Page images and extracted text:
^^^^^^^^
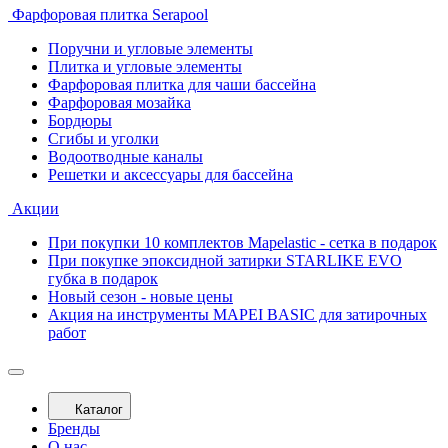
Фарфоровая плитка Serapool
Поручни и угловые элементы
Плитка и угловые элементы
Фарфоровая плитка для чаши бассейна
Фарфоровая мозайка
Бордюры
Сгибы и уголки
Водоотводные каналы
Решетки и аксессуары для бассейна
Акции
При покупки 10 комплектов Mapelastic - сетка в подарок
При покупке эпоксидной затирки STARLIKE EVO
губка в подарок
Новый сезон - новые цены
Акция на инструменты MAPEI BASIC для затирочных
работ
Каталог
Бренды
О нас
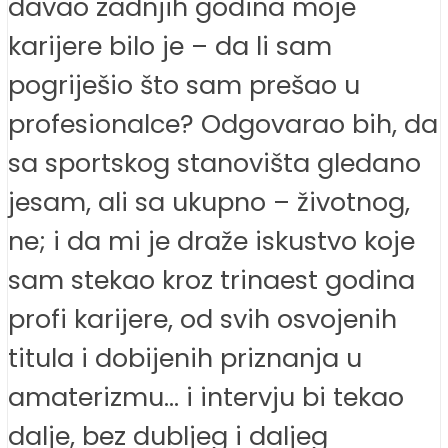
davao zadnjih godina moje
karijere bilo je – da li sam
pogriješio što sam prešao u
profesionalce? Odgovarao bih, da
sa sportskog stanovišta gledano
jesam, ali sa ukupno – životnog,
ne; i da mi je draže iskustvo koje
sam stekao kroz trinaest godina
profi karijere, od svih osvojenih
titula i dobijenih priznanja u
amaterizmu… i intervju bi tekao
dalje, bez dubljeg i daljeg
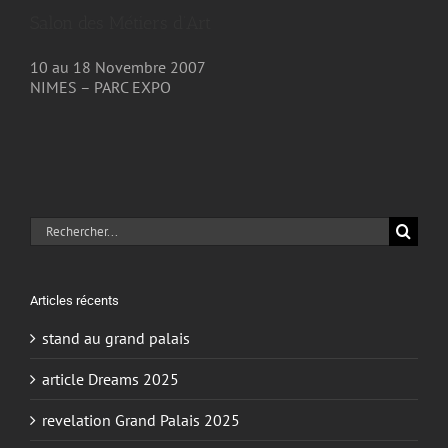
Salon des Métiers d’Art
10 au 18 Novembre 2007
NIMES – PARC EXPO
Rechercher:
Articles récents
stand au grand palais
article Dreams 2025
revelation Grand Palais 2025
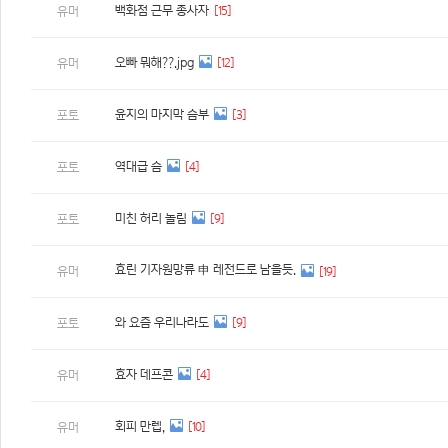
백화점 근무 종사자
[15]
유머
오빠 뭐해??.jpg
[12]
유머
윤지의 마지막 슴부
[3]
포토
역대급 슴
[4]
포토
미친 허리 놀림
[9]
포토
효린 기자원망류 申 레전드로 남을듯.
유머
[19]
와 요즘 우리나라도
[9]
포토
효자 데프콘
[4]
유머
회피 만렙,
[10]
유머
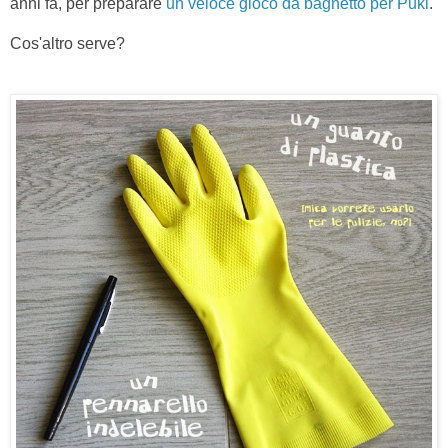
anni fa, per preparare
un veloce gioco da bagnetto per Puki
.
Cos'altro serve?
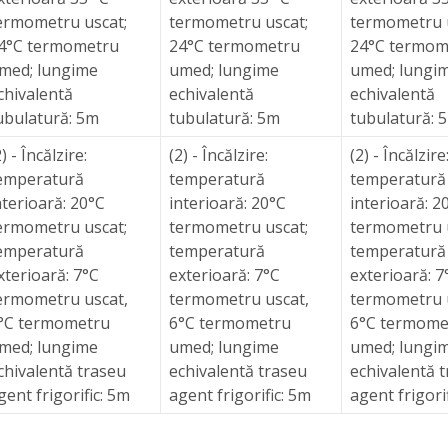
ermometru uscat;
termometru uscat;
termometru 
4°C termometru
24°C termometru
24°C termom
med; lungime
umed; lungime
umed; lungi
chivalentă
echivalentă
echivalentă
ubulatură: 5m
tubulatură: 5m
tubulatură: 
2) - Încălzire:
(2) - Încălzire:
(2) - Încălzire
emperatură
temperatură
temperatură
nterioară: 20°C
interioară: 20°C
interioară: 2
ermometru uscat;
termometru uscat;
termometru 
emperatură
temperatură
temperatură
xterioară: 7°C
exterioară: 7°C
exterioară: 7
ermometru uscat,
termometru uscat,
termometru 
°C termometru
6°C termometru
6°C termome
med; lungime
umed; lungime
umed; lungi
chivalentă traseu
echivalentă traseu
echivalentă 
gent frigorific: 5m
agent frigorific: 5m
agent frigori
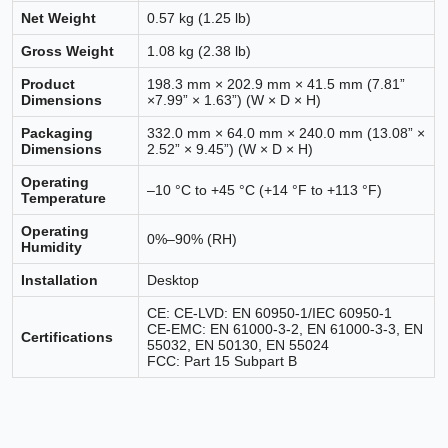
Net Weight
0.57 kg (1.25 lb)
Gross Weight
1.08 kg (2.38 lb)
Product
198.3 mm × 202.9 mm × 41.5 mm (7.81”
Dimensions
×7.99” × 1.63”) (W × D × H)
Packaging
332.0 mm × 64.0 mm × 240.0 mm (13.08” ×
Dimensions
2.52” × 9.45”) (W × D × H)
Operating
–10 °C to +45 °C (+14 °F to +113 °F)
Temperature
Operating
0%–90% (RH)
Humidity
Installation
Desktop
CE: CE-LVD: EN 60950-1/IEC 60950-1
CE-EMC: EN 61000-3-2, EN 61000-3-3, EN
Certifications
55032, EN 50130, EN 55024
FCC: Part 15 Subpart B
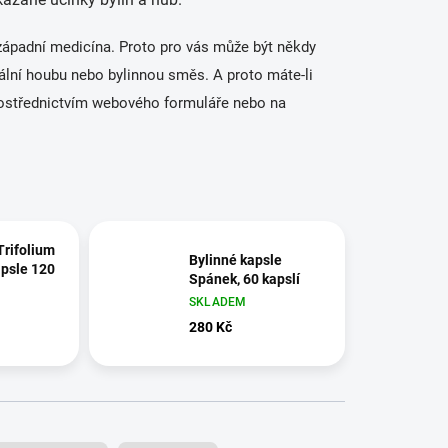
e západní medicína. Proto pro vás může být někdy
itální houbu nebo bylinnou směs. A proto m
áte-li
ostřednictvím webového formuláře nebo na
 Trifolium
Bylinné kapsle
apsle 120
Spánek, 60 kapslí
SKLADEM
280 Kč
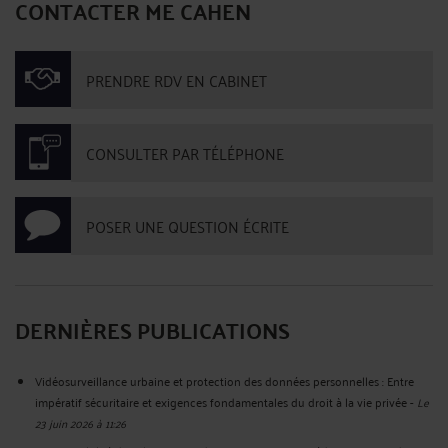
CONTACTER ME CAHEN
PRENDRE RDV EN CABINET
CONSULTER PAR TÉLÉPHONE
POSER UNE QUESTION ÉCRITE
DERNIÈRES PUBLICATIONS
Vidéosurveillance urbaine et protection des données personnelles : Entre
impératif sécuritaire et exigences fondamentales du droit à la vie privée
-
Le
23 juin 2026 à 11:26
^^^^^^^^
Set out every record exactly, images excluded.

#### Finished exercise:
Фарфоровая плитка Serapool
Поручни и угловые элементы
Плитка и угловые элементы
Фарфоровая плитка для чаши бассейна
Фарфоровая мозайка
Бордюры
Сгибы и уголки
Водоотводные каналы
Решетки и аксессуары для бассейна
Акции
При покупки 10 комплектов Mapelastic - сетка в подарок
При покупке эпоксидной затирки STARLIKE EVO
губка в подарок
Новый сезон - новые цены
Акция на инструменты MAPEI BASIC для затирочных
работ
Каталог
Бренды
О нас
davao zadnjih godina moje
karijere bilo je – da li sam
pogriješio što sam prešao u
profesionalce? Odgovarao bih, da
sa sportskog stanovišta gledano
jesam, ali sa ukupno – životnog,
ne; i da mi je draže iskustvo koje
sam stekao kroz trinaest godina
profi karijere, od svih osvojenih
titula i dobijenih priznanja u
amaterizmu… i intervju bi tekao
dalje, bez dubljeg i daljeg
Salon des Métiers d’Art
10 au 18 Novembre 2007
NIMES – PARC EXPO
Rechercher:
Articles récents
stand au grand palais
article Dreams 2025
revelation Grand Palais 2025
백화점 근무 종사자
[15]
유머
오빠 뭐해??.jpg
[12]
유머
윤지의 마지막 슴부
[3]
포토
역대급 슴
[4]
포토
미친 허리 놀림
[9]
포토
효린 기자원망류 申 레전드로 남을듯.
유머
[19]
와 요즘 우리나라도
[9]
포토
효자 데프콘
[4]
유머
회피 만렙,
[10]
유머
anni fa, per preparare
un veloce gioco da bagnetto per Puki
.
Cos'altro serve?
ermometru uscat;
termometru uscat;
termometru 
4°C termometru
24°C termometru
24°C termom
med; lungime
umed; lungime
umed; lungi
chivalentă
echivalentă
echivalentă
ubulatură: 5m
tubulatură: 5m
tubulatură: 
2) - Încălzire:
(2) - Încălzire:
(2) - Încălzire
emperatură
temperatură
temperatură
nterioară: 20°C
interioară: 20°C
interioară: 2
ermometru uscat;
termometru uscat;
termometru 
emperatură
temperatură
temperatură
xterioară: 7°C
exterioară: 7°C
exterioară: 7
ermometru uscat,
termometru uscat,
termometru 
°C termometru
6°C termometru
6°C termome
med; lungime
umed; lungime
umed; lungi
chivalentă traseu
echivalentă traseu
echivalentă 
gent frigorific: 5m
agent frigorific: 5m
agent frigori
Net Weight
0.57 kg (1.25 lb)
Gross Weight
1.08 kg (2.38 lb)
Product
198.3 mm × 202.9 mm × 41.5 mm (7.81”
Dimensions
×7.99” × 1.63”) (W × D × H)
Packaging
332.0 mm × 64.0 mm × 240.0 mm (13.08” ×
Dimensions
2.52” × 9.45”) (W × D × H)
Operating
–10 °C to +45 °C (+14 °F to +113 °F)
Temperature
Operating
0%–90% (RH)
Humidity
Installation
Desktop
CE: CE-LVD: EN 60950-1/IEC 60950-1
CE-EMC: EN 61000-3-2, EN 61000-3-3, EN
Certifications
55032, EN 50130, EN 55024
FCC: Part 15 Subpart B
e západní medicína. Proto pro vás může být někdy
itální houbu nebo bylinnou směs. A proto m
áte-li
ostřednictvím webového formuláře nebo na
 Trifolium
Bylinné kapsle
apsle 120
Spánek, 60 kapslí
SKLADEM
280 Kč
CONTACTER ME CAHEN
PRENDRE RDV EN CABINET
CONSULTER PAR TÉLÉPHONE
POSER UNE QUESTION ÉCRITE
DERNIÈRES PUBLICATIONS
Vidéosurveillance urbaine et protection des données personnelles : Entre
impératif sécuritaire et exigences fondamentales du droit à la vie privée
-
Le
23 juin 2026 à 11:26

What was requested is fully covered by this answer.